Internet Safety - The Password Dilemma

Parents want their children to be safe at all times – especially on the Internet.  What it means to be safe in our globally connected world changes as children mature and grow older. It’s absolutely vital that children participate with Technology – their future and their jobs will depend on it as a foundation.  However, they need to know how to be safe and how to be responsible for their own safety and security.   Below are a few tips to help keep your children’s electronic information safe.   Have a conversation with your children today: 

  • Teaching children at an early age how to make a strong password is vital.  Teach your children not to pick: birthdates, graduation years, last four digits of phone number, last four digits of SSN, and especially no home addresses.
  • Instead, teach your children how to pick random passwords, and how important it is to keep it private.  Most importantly, do not use the same codes for other systems. If someone hacks one code, or if your child tells someone the code, they then don’t have access to all of your other systems.  Children are notorious for sharing secret codes with their closest friends. If they share one code, what else are they getting access to?

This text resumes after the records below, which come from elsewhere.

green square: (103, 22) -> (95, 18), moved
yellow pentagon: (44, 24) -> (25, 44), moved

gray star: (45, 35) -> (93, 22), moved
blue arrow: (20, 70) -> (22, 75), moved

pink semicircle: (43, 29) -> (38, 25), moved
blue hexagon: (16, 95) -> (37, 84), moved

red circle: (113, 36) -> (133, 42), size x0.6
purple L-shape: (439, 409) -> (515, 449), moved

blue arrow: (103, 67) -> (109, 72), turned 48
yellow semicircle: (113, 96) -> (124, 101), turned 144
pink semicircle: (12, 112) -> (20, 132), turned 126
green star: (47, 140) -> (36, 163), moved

  • Model for them from an early age:  Turn on your password protected screen saver.  It can be bothersome when trying to get work done but it is one of the most important parts of security.

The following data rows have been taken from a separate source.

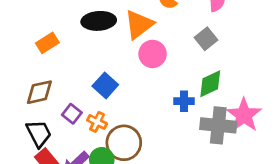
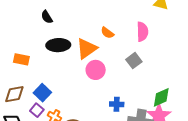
orange rectangle: (47, 43) -> (21, 59), turned 42
green diamond: (210, 84) -> (161, 97), moved
blue square: (105, 85) -> (42, 93), moved

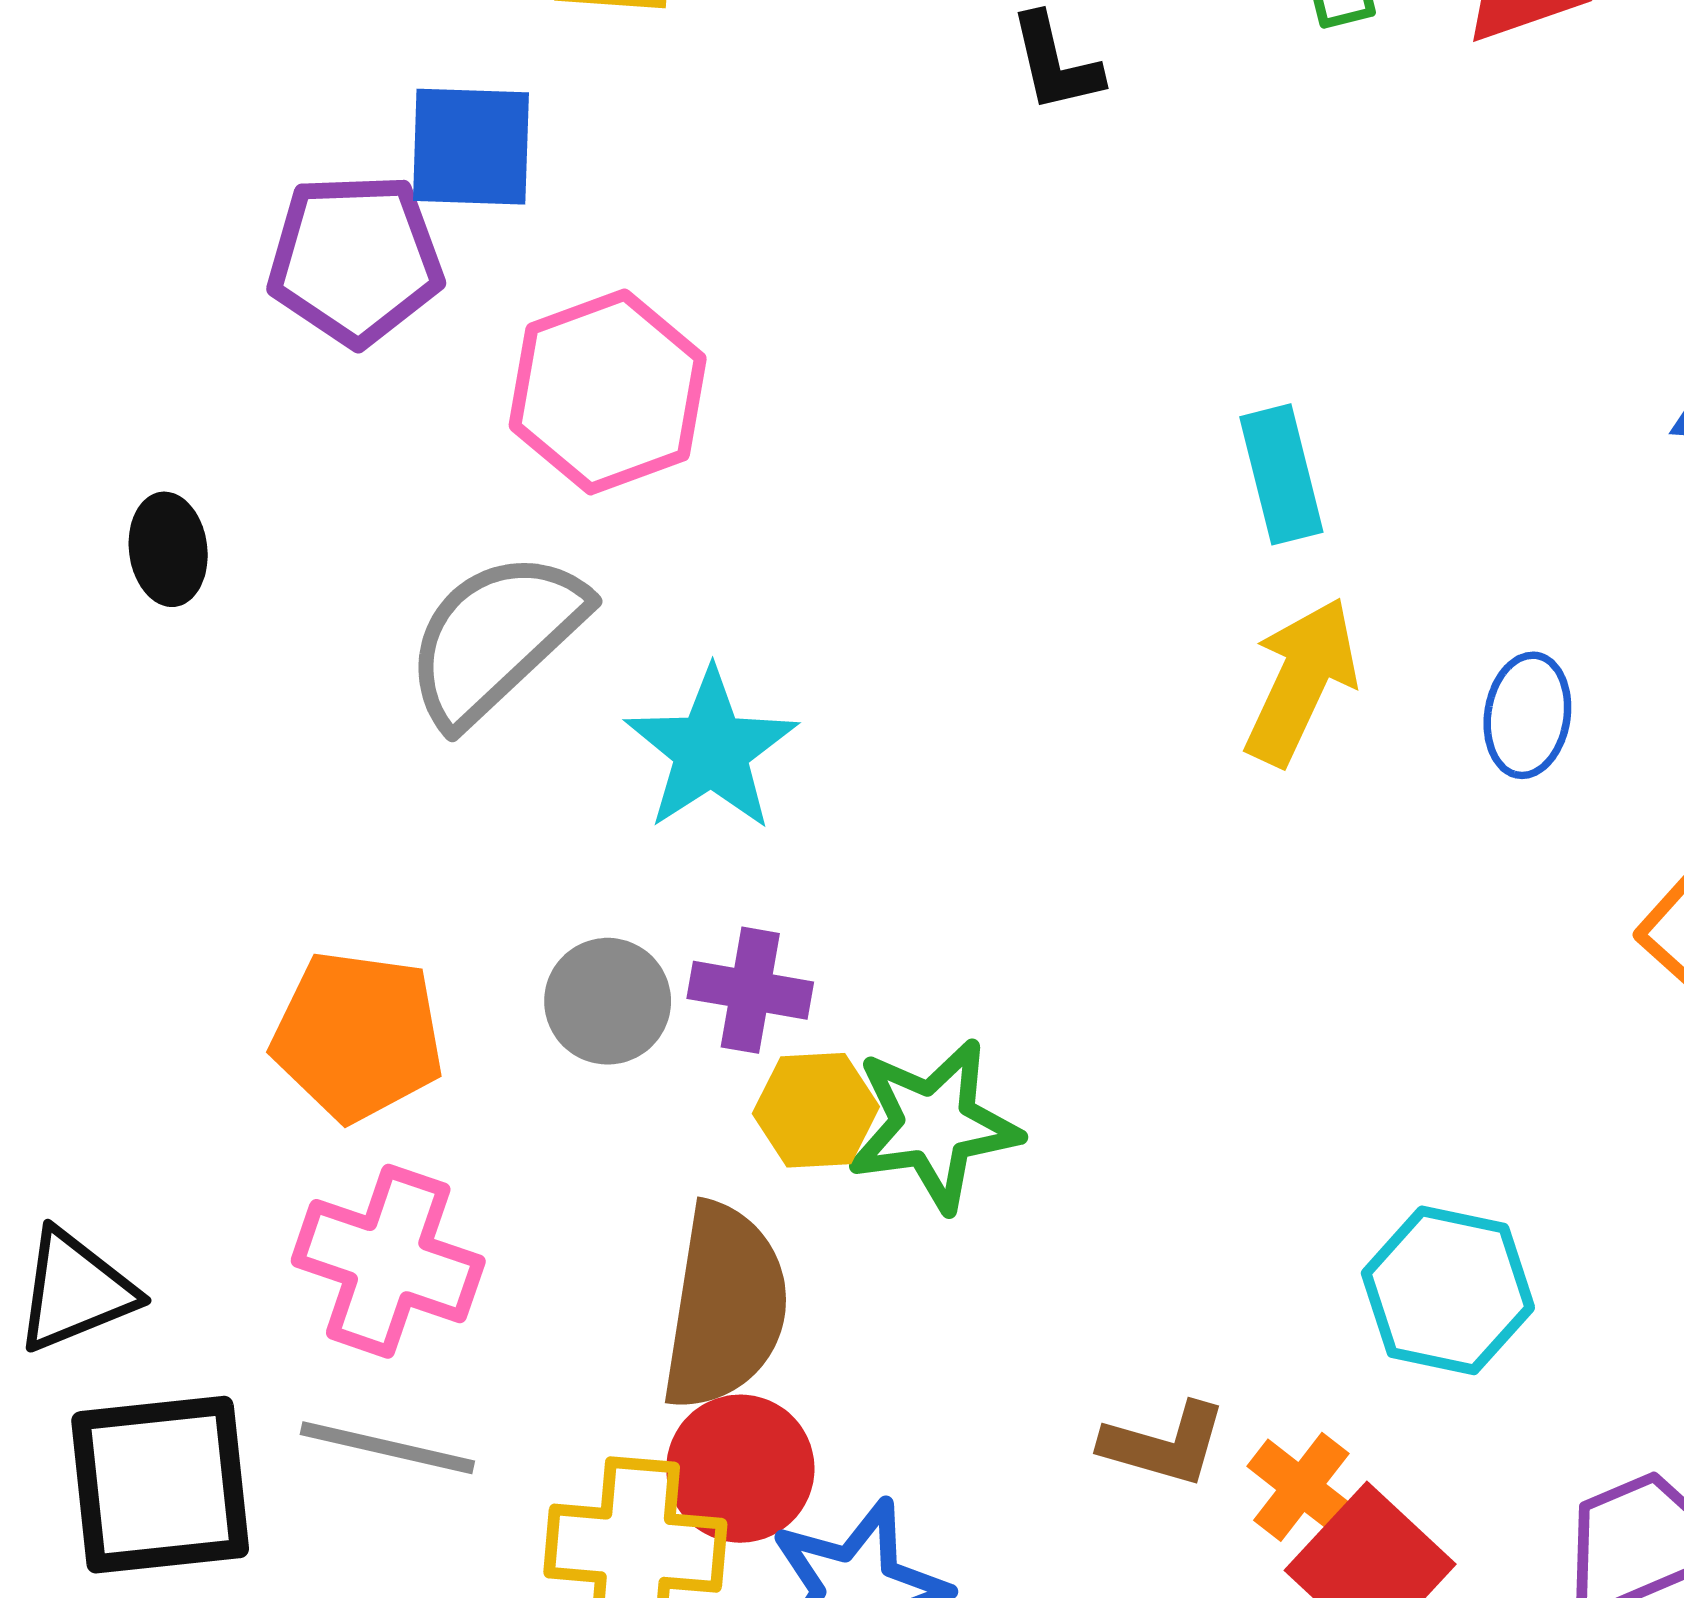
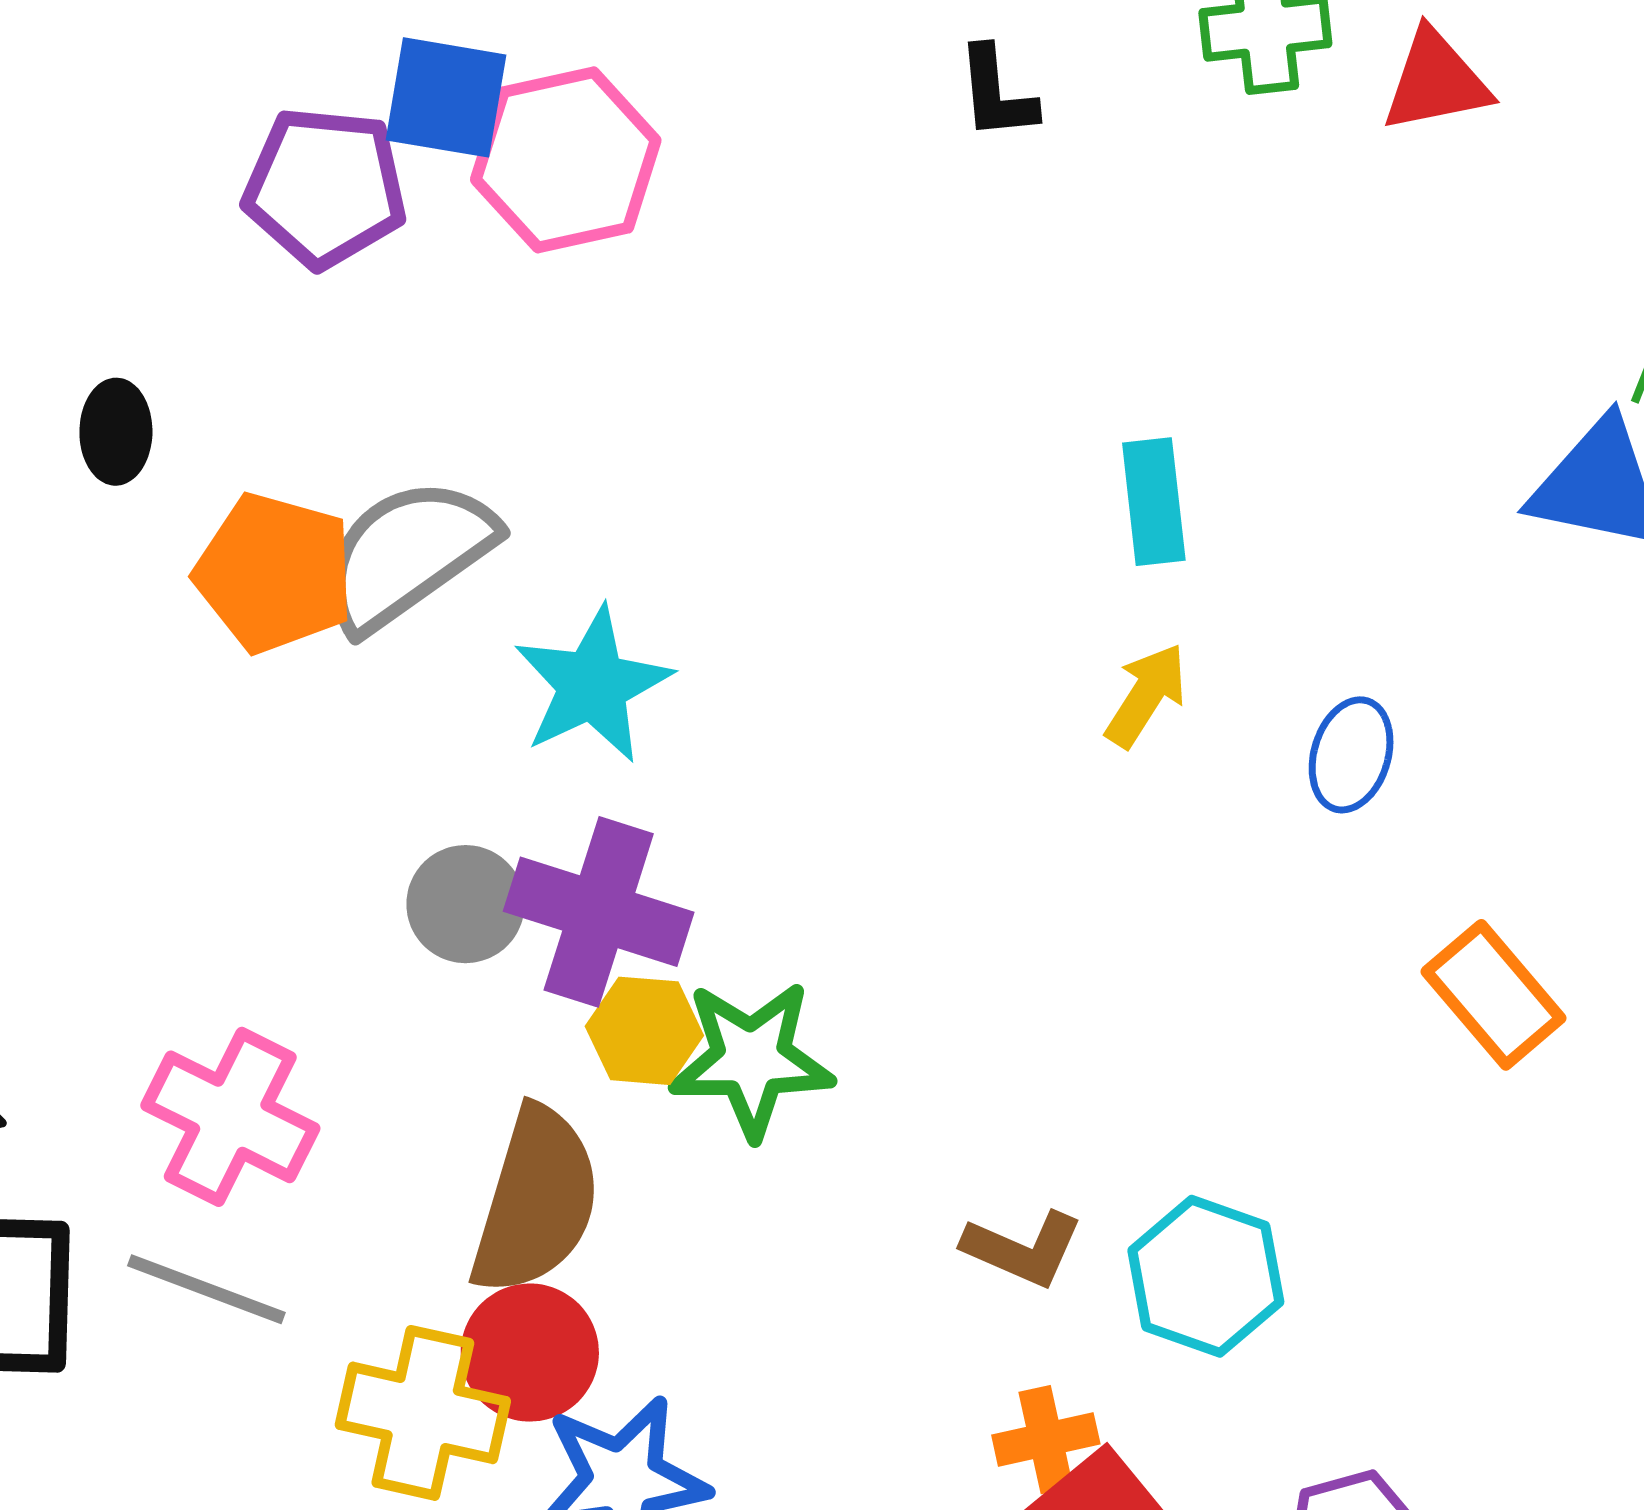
pink hexagon: (608, 392) -> (566, 160), moved
yellow arrow: (1301, 681) -> (1146, 695), size x0.7
purple cross: (750, 990) -> (599, 912), size x1.6
orange pentagon: (358, 1036) -> (275, 573), moved
brown L-shape: (1164, 1444) -> (1023, 1249), moved
orange cross: (1301, 1487) -> (1046, 1440), turned 32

  • Middle school age children are very impressionable from peer pressure.  It’s important that you continue to talk with them regularly about their Internet safety and password management as they mature and as the technology continues to change and develop. 

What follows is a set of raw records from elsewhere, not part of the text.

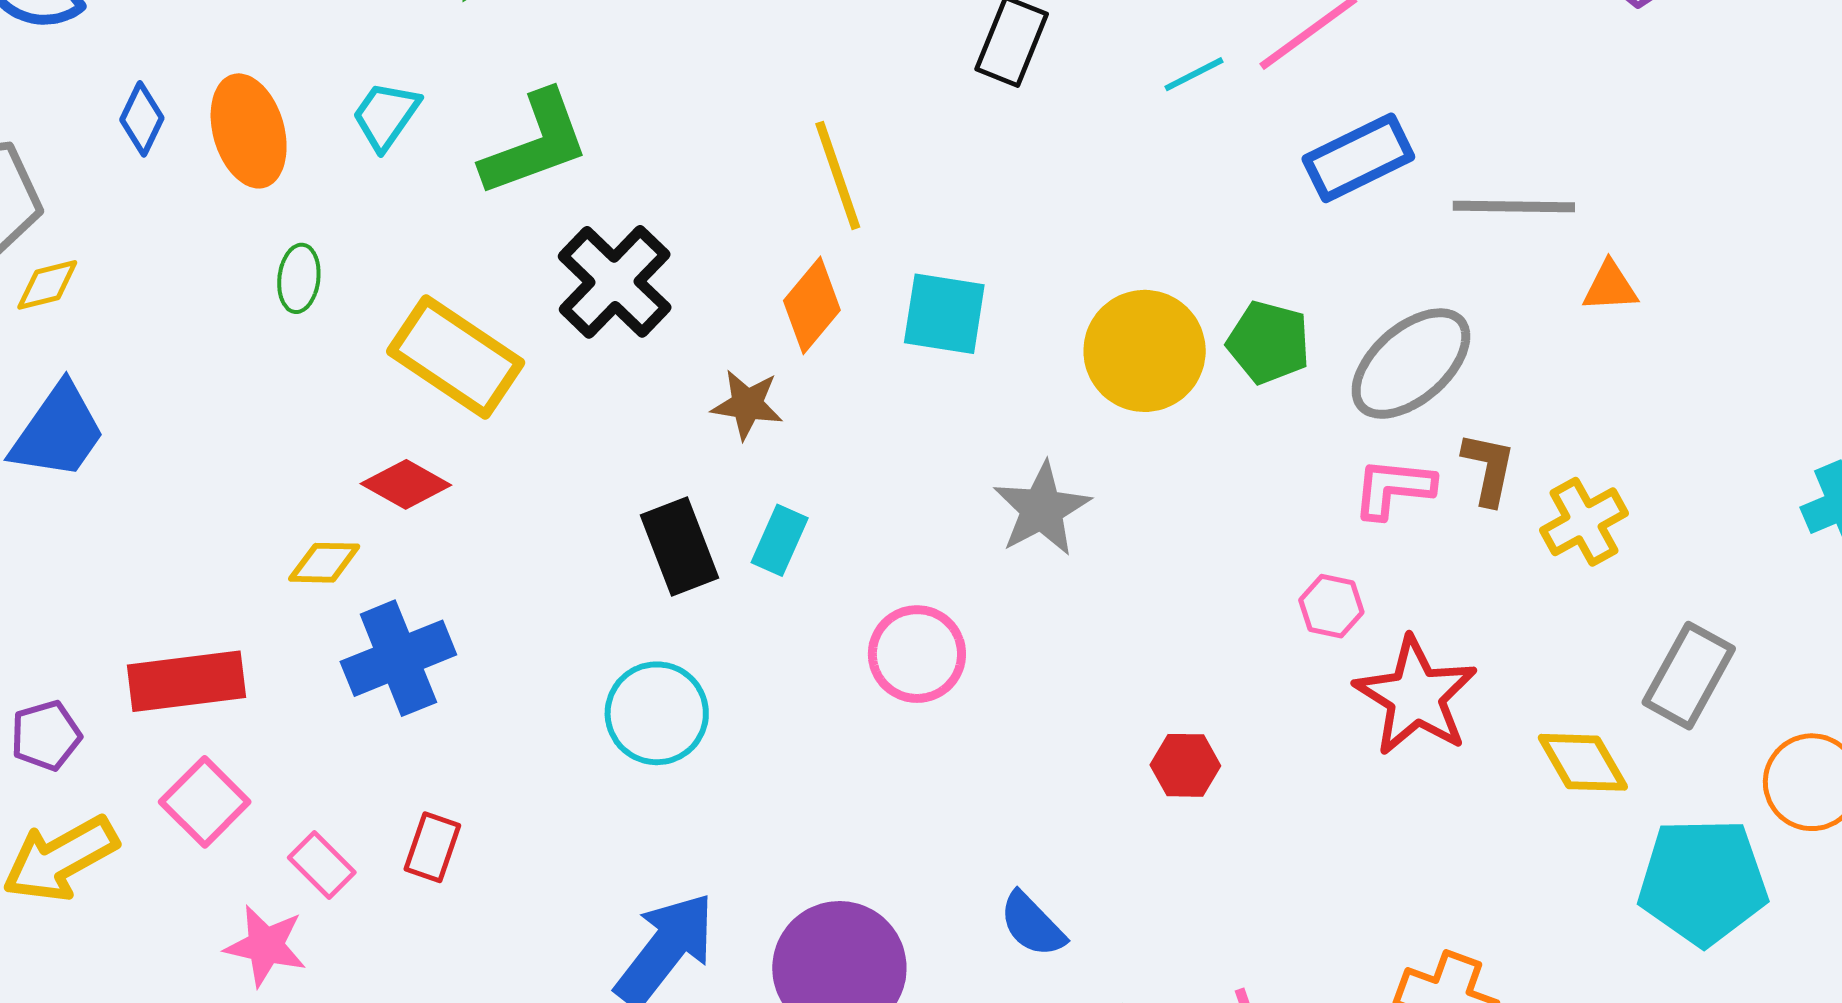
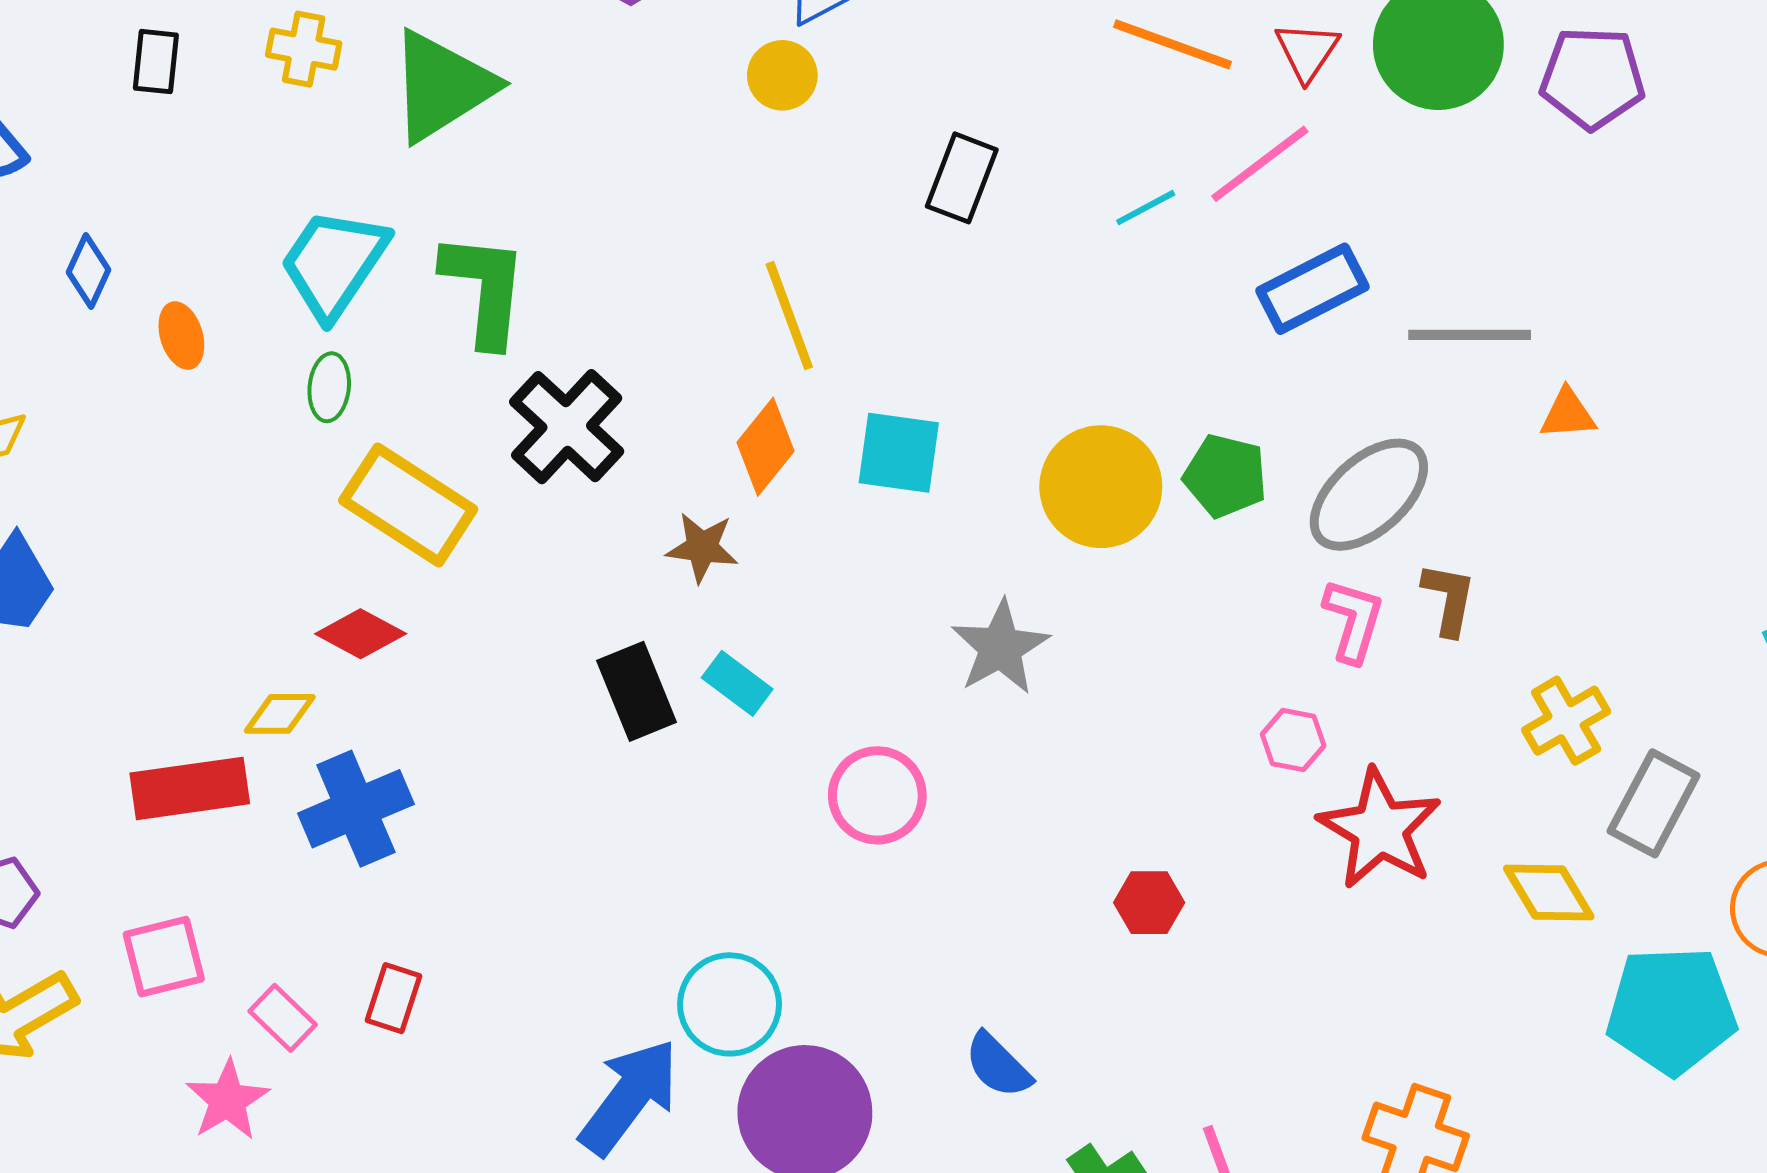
cyan trapezoid: (386, 115) -> (334, 263), size x1.6
orange ellipse: (249, 131) -> (181, 336), moved, size x0.6
green L-shape: (535, 144) -> (485, 289), turned -63
green ellipse: (299, 278) -> (329, 387), moved
pink L-shape: (1393, 488) -> (1353, 620), turned 102
yellow cross: (1584, 522) -> (1566, 721), moved
cyan rectangle: (780, 540) -> (737, 683), turned -76
red rectangle: (187, 681) -> (190, 788), moved
cyan circle: (657, 713) -> (730, 1004), moved
pink square: (205, 802) -> (164, 957), turned 32
pink star: (266, 946) -> (227, 1100), turned 30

  • Although you may not allow your child to be on social media, you have no way of knowing or controlling their usage at a friend's home. Therefore, talking with your children about their safety is important whether your child is on Facebook at home or not.  Children should not accept unknown friend requests on Facebook even if they have mutual friends or go to the same school. Teach your children not to give out numbers, addresses or other personal information through social websites. This may not be news to you, but many parents forget to have this discussion with their children.
  • Turn your “location” settings off. It is extremely important that our children are not displaying to the world their location. A lot of times apps will even display the location of your home every time your child Tweets or uses Facebook. Also, there are apps that will automatically update your location even if you aren’t currently using that app. 

Although the younger generations seem to be more up-to-date with technology these days, one area they are very naive with is their personal safety and their digital footprint.  Talk with your children and help their future be bright with technology as a pivotal foundation.